The prevalence of FMD was surprisingly high in an inpatient neurogeriatric setting, an observation not previously reported. Remarkably, half of the FMD diagnoses were uncovered in patients with established neurodegenerative disorders, a level of co-occurrence in the high end of the previously reported range [28]. While this finding will need to be re-examined in independent cohorts, it supports the hypothesis that FMD is common in old people, occurring in isolation [5] or complicating other neurodegenerative disorders [9]. Physicians treating geriatric patients with movement disorders need to be alert as to the possibility that FMD may be the predominant source of disability.
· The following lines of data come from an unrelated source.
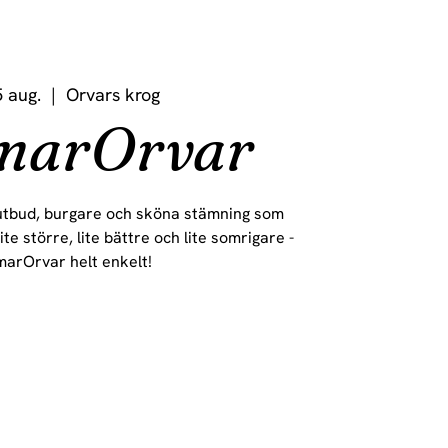
5 aug.
  |  
Orvars krog
marOrvar
tbud, burgare och sköna stämning som
te större, lite bättre och lite somrigare -
arOrvar helt enkelt!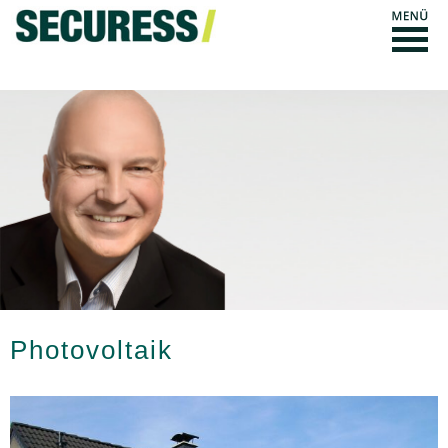
Photovoltaik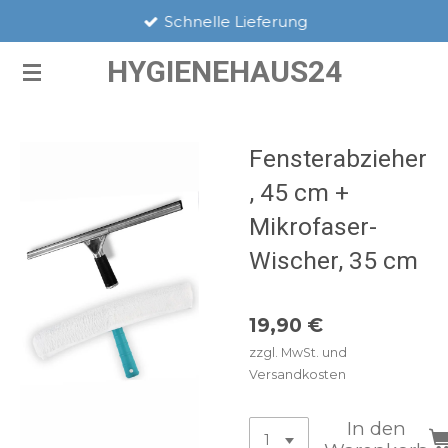
Schnelle Lieferung
Zum
Hauptinhalt
HYGIENEHAUS24
springen
Fensterabzieher
, 45 cm +
Mikrofaser-
Wischer, 35 cm
19,90 €
zzgl. MwSt. und
Versandkosten
In den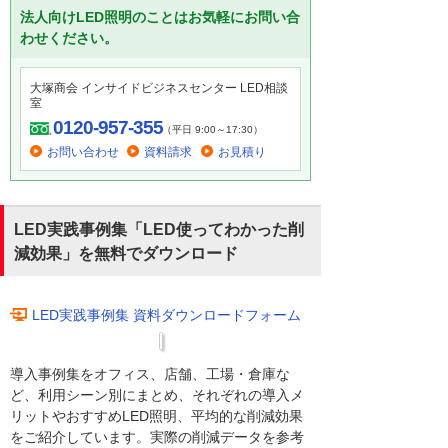
法人向けLED照明のことはお気軽にお問い合
わせください。
大塚商会 インサイドビジネスセンター LED相談
室
0120-957-355
（平日 9:00～17:30）
お問い合わせ
資料請求
お見積り
LED実践事例集「LED使ってわかった削
減効果」を無料でダウンロード
LED実践事例集 資料ダウンロードフォーム
導入事例集をオフィス、店舗、工場・倉庫な
ど、利用シーン別にまとめ、それぞれの導入メ
リットやおすすめLED照明、平均的な削減効果
をご紹介しています。実際の削減データを参考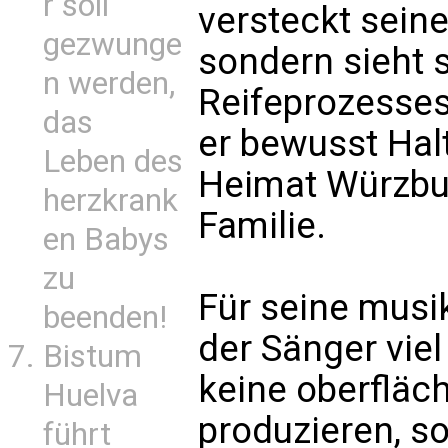
r soll
versteckt seine
gezwunge
sondern sieht s
n werden,
Reifeprozesses
das
er bewusst Halt
Leben des
Heimat Würzbur
herzkrank
Familie.
en Babys
zu
Für seine musi
beenden!
der Sänger vi
Bistum
keine oberfläc
Huelva
produzieren, s
führt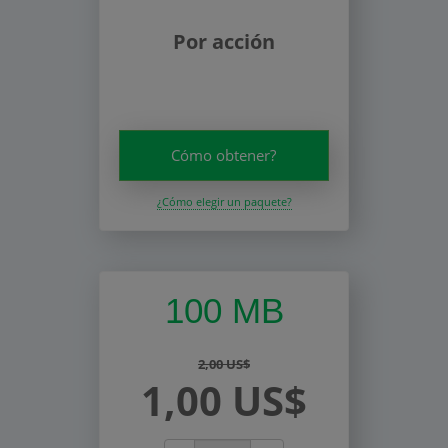
Por acción
Cómo obtener?
¿Cómo elegir un paquete?
100 MB
2,00 US$
1,00 US$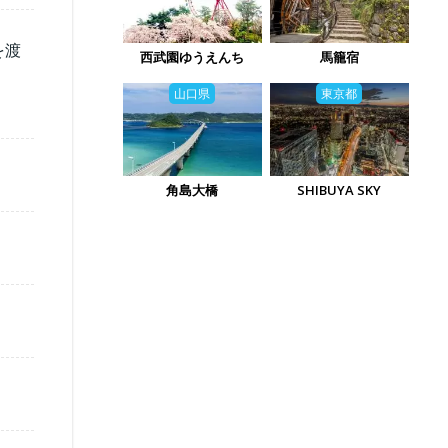
を渡
西武園ゆうえんち
馬籠宿
山口県
東京都
角島大橋
SHIBUYA SKY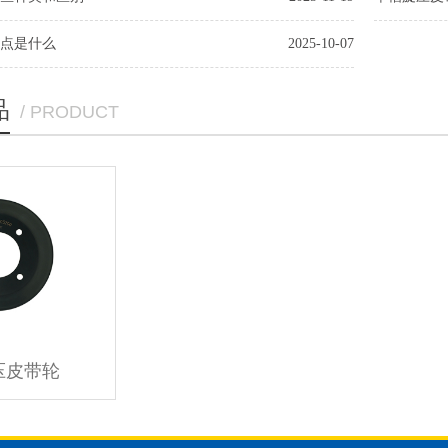
点是什么
2025-10-07
品
/ PRODUCT
压皮带轮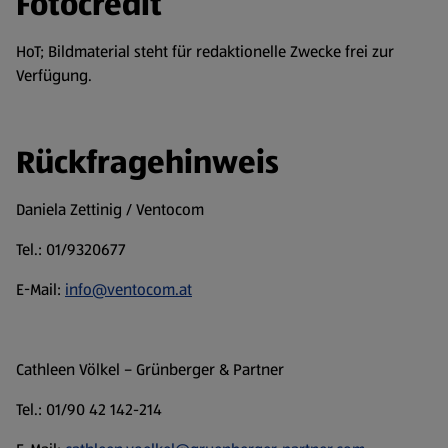
Fotocredit
HoT; Bildmaterial steht für redaktionelle Zwecke frei zur
Verfügung.
Rückfragehinweis
Daniela Zettinig / Ventocom
Tel.: 01/9320677
E-Mail:
info@ventocom.at
Cathleen Völkel – Grünberger & Partner
Tel.: 01/90 42 142-214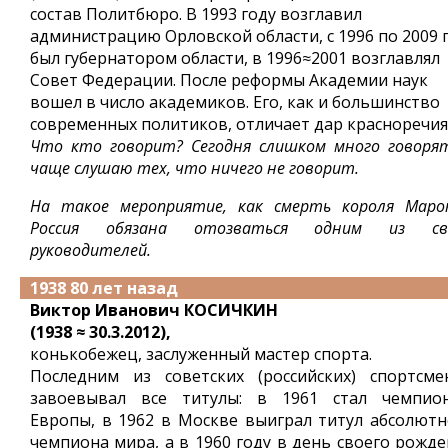
состав Политбюро. В 1993 году возглавил
администрацию Орловской области, с 1996 по 2009 
был губернатором области, в 1996≈2001 возглавлял
Совет Федерации. После реформы Академии наук
вошел в число академиков. Его, как и большинство
современных политиков, отличает дар красноречия
Что кто говорит? Сегодня слишком много говорят
чаще слушаю тех, что ничего не говорит.
На такое мероприятие, как смерть короля Марок
Россия обязана отозваться одним из св
руководителей.
1938 80 лет назад
Виктор Иванович КОСИЧКИН
(1938 ≈ 30.3.2012),
конькобежец, заслуженный мастер спорта.
Последним из советских (российских) спортсме
завоевывал все титулы: в 1961 стал чемпио
Европы, в 1962 в Москве выиграл титул абсолютн
чемпиона мира, а в 1960 году в день своего рожде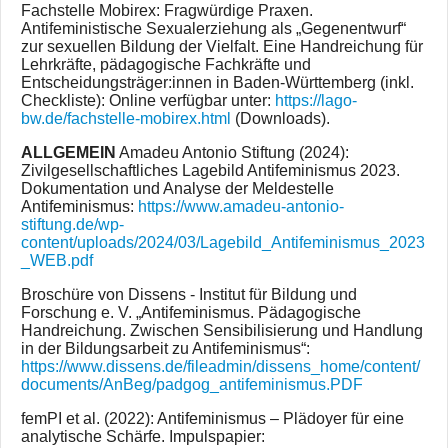
Fachstelle Mobirex: Fragwürdige Praxen.
Antifeministische Sexualerziehung als „Gegenentwurf“
zur sexuellen Bildung der Vielfalt. Eine Handreichung für
Lehrkräfte, pädagogische Fachkräfte und
Entscheidungsträger:innen in Baden-Württemberg (inkl.
Checkliste): Online verfügbar unter:
https://lago-
bw.de/fachstelle-mobirex.html
(Downloads).
ALLGEMEIN
Amadeu Antonio Stiftung (2024):
Zivilgesellschaftliches Lagebild Antifeminismus 2023.
Dokumentation und Analyse der Meldestelle
Antifeminismus:
https://www.amadeu-antonio-
stiftung.de/wp-
content/uploads/2024/03/Lagebild_Antifeminismus_2023
_WEB.pdf
Broschüre von Dissens - Institut für Bildung und
Forschung e. V. „Antifeminismus. Pädagogische
Handreichung. Zwischen Sensibilisierung und Handlung
in der Bildungsarbeit zu Antifeminismus“:
https://www.dissens.de/fileadmin/dissens_home/content/
documents/AnBeg/padgog_antifeminismus.PDF
femPI et al. (2022): Antifeminismus – Plädoyer für eine
analytische Schärfe. Impulspapier:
Interestingly, FMD patients did not significantly differ from the geriatric non-FMD patients at admission regarding age, physical function and mobility (SPPB) and iADL (Barthel index, Fig. 1). As consistently reported [29], the majority of our geriatric FMD participants were females. It must be considered that FMD diagnosis is more challenging in geriatric than in non-geriatric patients, given the comorbidities, including additional neurodegenerative movement disorders, as in half of our cohort. This finding underscores the relevance of the criterion “reliable diagnosis can only be made by a neurologist with expertise in movement disorders” [6]. Geriatricians and neurologists are encouraged to work closely together to design and implement an efficient diagnostic approach. Fortunately, the new diagnostic criteria for FMD [6, 30] enable a positive diagnosis and should replace a diagnosis based on exclusion of organic diseases that is, at least in our experience, often not helpful and does not assist the treatment goals and strategy.
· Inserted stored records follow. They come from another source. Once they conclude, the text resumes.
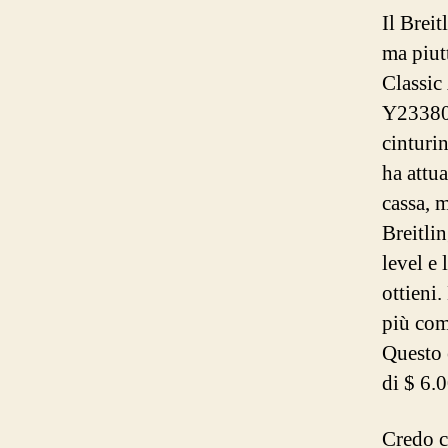
Il Breit
ma piut
Classic
Y23380
cinturi
ha attu
cassa, 
Breitli
level e
ottieni
più com
Questo 
di $ 6.
Credo c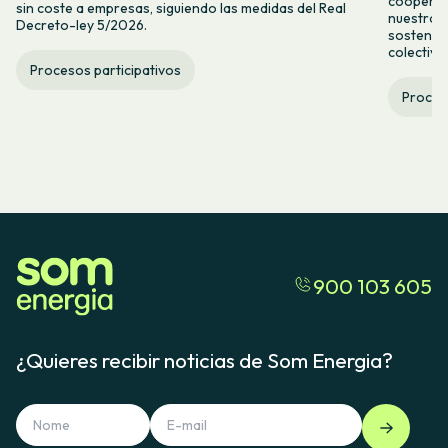
cooperat
sin coste a empresas, siguiendo las medidas del Real
nuestro 
Decreto-ley 5/2026.
sostenibl
colectiva
Procesos participativos
Proceso
900 103 605
¿Quieres recibir noticias de Som Energia?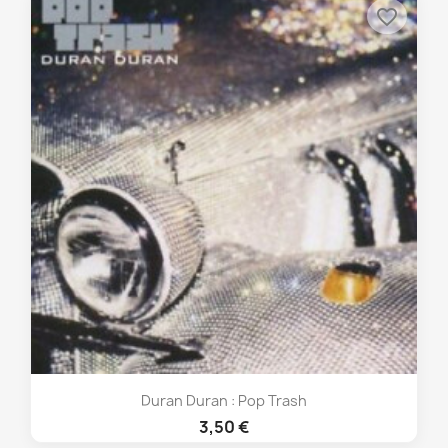
favorite_border
Duran Duran : Pop Trash
3,50 €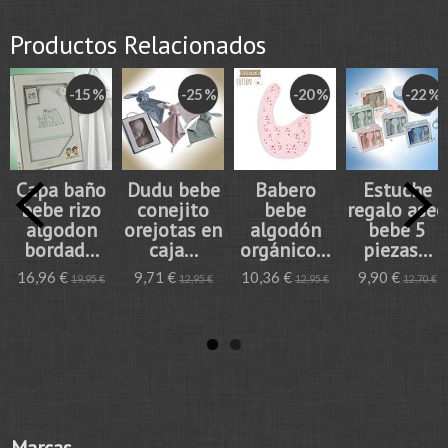
Productos Relacionados
-15 %
-25 %
-20 %
-22 %
Capa baño
Dudu bebe
Babero
Estuche
bebe rizo
conejito
bebe
regalo aseo
algodon
orejotas en
algodón
bebe 5
bordad...
caja...
orgánico...
piezas...
16,96 €
9,71 €
10,36 €
9,90 €
19,95 €
12,95 €
12,95 €
12,70 €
The analyses show that FMD patients benefited from the geriatric multidisciplinary team approach provided at the neurogeriatric ward comparatively well to non-FMD patients, suggesting that this approach is an effective treatment option using published recommendations [14, 19]. In more detail, changes of the Barthel index and the SPPB values were similar in both groups. In this cohort this held true for patients 1) with and without additional movement disorders, 2) with and without primary FMD diagnosis at discharge and 3) with and without being informed about the FMD diagnosis. The last aspect is surprising as according to current recommendations, providing information about FMD to the patient is a central part of effective treatment. It can only be speculated that in geriatric, multimorbid patients, a specific and goal-oriented multidisciplinary geriatric team treatment approach can still lead to a relevant improvement in the outcome parameters due to, e.g., significant improvement of symptoms in the non-FMD diagnoses. Another reason could be that the outcome parameters used in this study were nonspecific and/or that the FMD subgroups were too small to reach significance; still, we feel that our pilot results are promising for a disorder that is short on evidence-based treatments to date [1, 10,11,12,13] and is associated with a poor prognosis in a high proportion of those affected [3, 15]. Based on the observations coming from this pilot study, future studies could use a (more) standardized assessment and treatment regimen and collect data over longer time periods. These studies may also include outcome parameters beyond the Barthel index and SPPB, such as health-related quality of life and (real life) activity and mobility parameters, to allow the generalizability of treatment effects.

In conclusion, diagnosis of FMD was common in the neurogeriatric ward at this university neurology department and should be considered in geriatric patients presenting with movement disorders with or without associated neurodegenerative disorders. Preliminary analyses suggest that the geriatric multidisciplinary team approach with consequent implementation of published recommendations is an effective treatment option. Further studies are necessary to improve the understanding of the epidemiology and diagnostic aspects of FMD in geriatric patients, and to develop standardized and validated forms of treatment.